Dá ênfase na proteção da propriedade, a regulação do mercado voluntário REDD+, bem como a previsão dos chamados “programas jurisdicionais”, que possibilita Estados e Municípios também atuarem no mercado de carbono, desde que tenham a propriedade e o usufruto, de forma cumulativa, da área, e também altera o inciso XXVII, do art. 3º da Lei 12.651 de 25 de maio de 2012 (Código Florestal) que tratava os créditos de carbono como “título de direitos sobre bem intangível e incorpóreo transacionável”, passando agora a ser tratado como “ativo transacionável, autônomo com natureza jurídica de fruto cível”.
E adiciona o inciso X no artigo 2º da Lei 6.385 de 7 de dezembro de 1976, incluindo os ativos integrantes do SBCE e os créditos de carbono quando negociados no mercado financeiros e de capitais no rol de valores mobiliários.
O PL prevê a criação de quatro espécies de ativos; o crédito de carbono; Certificado de Redução ou Remoção Verificada de Emissões (CRVE); Cota Brasileira de Emissões (CBE) e o Certificado de Recebíveis de Créditos Ambientais (CRAM).

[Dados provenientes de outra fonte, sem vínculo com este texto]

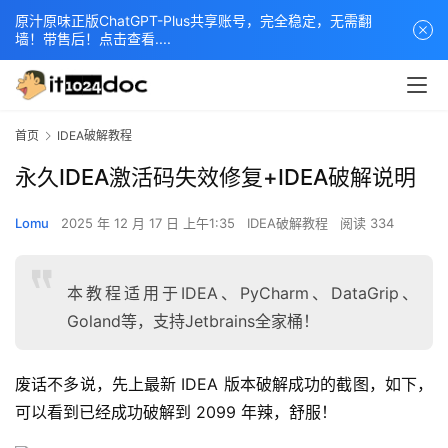
原汁原味正版ChatGPT-Plus共享账号，完全稳定，无需翻
墙！带售后！点击查看....
首页
IDEA破解教程
永久IDEA激活码失效修复+IDEA破解说明
Lomu
2025 年 12 月 17 日 上午1:35
IDEA破解教程
阅读 334
本教程适用于IDEA、PyCharm、DataGrip、
Goland等，支持Jetbrains全家桶！
废话不多说，先上最新 IDEA 版本破解成功的截图，如下，
可以看到已经成功破解到 2099 年辣，舒服！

Sendo aprovado, o PL porá fim à controvérsia sobre a natureza jurídica dos créditos de carbono, uma vez que nem na própria doutrina se encontra um posicionamento pacificado sobre o tema. Heleno Taveira Torres entende que o crédito de carbono seria uma espécie de “moeda verde” que no entendimento do autor “ser utilizada como meio de troca, sob o lastro real (valor intrínseco) de redução de uma tonelada de carbono emitido, a exemplo do antigo padrão ouro empregado para aferir o valor do dinheiro.”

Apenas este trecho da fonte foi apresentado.